From owner-freebsd-net@FreeBSD.ORG  Sun Aug 17 19:15:20 2008
Return-Path: <owner-freebsd-net@FreeBSD.ORG>
Delivered-To: freebsd-net@freebsd.org
Received: from mx1.freebsd.org (mx1.freebsd.org [IPv6:2001:4f8:fff6::34])
	by hub.freebsd.org (Postfix) with ESMTP id 26DB61065671
	for <freebsd-net@freebsd.org>; Sun, 17 Aug 2008 19:15:20 +0000 (UTC)
	(envelope-from freebsd@chrisbuechler.com)
Received: from mail.livebsd.com (mail.livebsd.com [69.64.6.14])
	by mx1.freebsd.org (Postfix) with SMTP id D80348FC16
	for <freebsd-net@freebsd.org>; Sun, 17 Aug 2008 19:15:19 +0000 (UTC)
	(envelope-from freebsd@chrisbuechler.com)
Received: (qmail 92550 invoked by uid 89); 17 Aug 2008 19:15:18 -0000
Received: from unknown (HELO ?10.0.64.15?) (74.130.92.110)
	by 172.29.29.14 with SMTP; 17 Aug 2008 19:15:18 -0000
Message-ID: <48A878C6.9000001@chrisbuechler.com>
Date: Sun, 17 Aug 2008 15:15:18 -0400
From: Chris Buechler <freebsd@chrisbuechler.com>
User-Agent: Thunderbird 2.0.0.14 (Windows/20080421)
MIME-Version: 1.0
To: freebsd-net@freebsd.org
Content-Type: text/plain; charset=ISO-8859-1; format=flowed
Content-Transfer-Encoding: 7bit
Subject: repeatable scp stalls from 7.0 to 7.0
X-BeenThere: freebsd-net@freebsd.org
X-Mailman-Version: 2.1.5
Precedence: list
List-Id: Networking and TCP/IP with FreeBSD <freebsd-net.freebsd.org>
List-Unsubscribe: <http://lists.freebsd.org/mailman/listinfo/freebsd-net>,
	<mailto:freebsd-net-request@freebsd.org?subject=unsubscribe>
List-Archive: <http://lists.freebsd.org/pipermail/freebsd-net>
List-Post: <mailto:freebsd-net@freebsd.org>
List-Help: <mailto:freebsd-net-request@freebsd.org?subject=help>
List-Subscribe: <http://lists.freebsd.org/mailman/listinfo/freebsd-net>,
	<mailto:freebsd-net-request@freebsd.org?subject=subscribe>
X-List-Received-Date: Sun, 17 Aug 2008 19:15:20 -0000

I've been seeing pretty frequent and repeatable scp stalls between two 
FreeBSD 7.0 servers (7.0-RELEASE-p2 to be exact) on a 100 Mb LAN. 
They're two HP servers, an Opteron 275 and a dual Xeon 3.4 (don't recall 
the models but I can get them if it's relevant) using the onboard bge(4) 
cards. The client side (builder7) SCPs a file to the server side 
(hosting7) about 20 times a day. The stall happens about 2-4 times a 
week or so, and has happened ever since we put these two boxes online in 
their current functions. Initially they were the original 7.0 release, 
prior to the TCP fix in June.
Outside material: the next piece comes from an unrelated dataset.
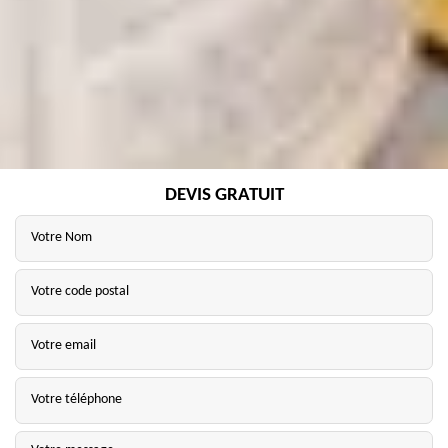
DEVIS GRATUIT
It's behaved the same way both prior to 
and after that fix. There are no apparent network issues aside from this 
with either of the boxes.

Since we had nothing to go on other than scp sessions going to "stalled" 
(no relevant logs), I setup a tcpdump on each end filtering on the TCP 
22 traffic between these hosts, grabbing 100 bytes of each frame to 
avoid chewing up too much disk space. When it happened again I split the 
end out into its own file with editcap, 4.2-4.3 MB each.

http://chrisbuechler.com/temp/lastcut-hosting7.pcap 
<http://chrisbuechler.com/temp/lastcut-hosting7.pcap> - server end, 
capture taken on host but destination IP is a jail
http://chrisbuechler.com/temp/lastcut-builder7.pcap 
<http://chrisbuechler.com/temp/lastcut-builder7.pcap> - client end, 
connection is initiated from the host, no jails involved.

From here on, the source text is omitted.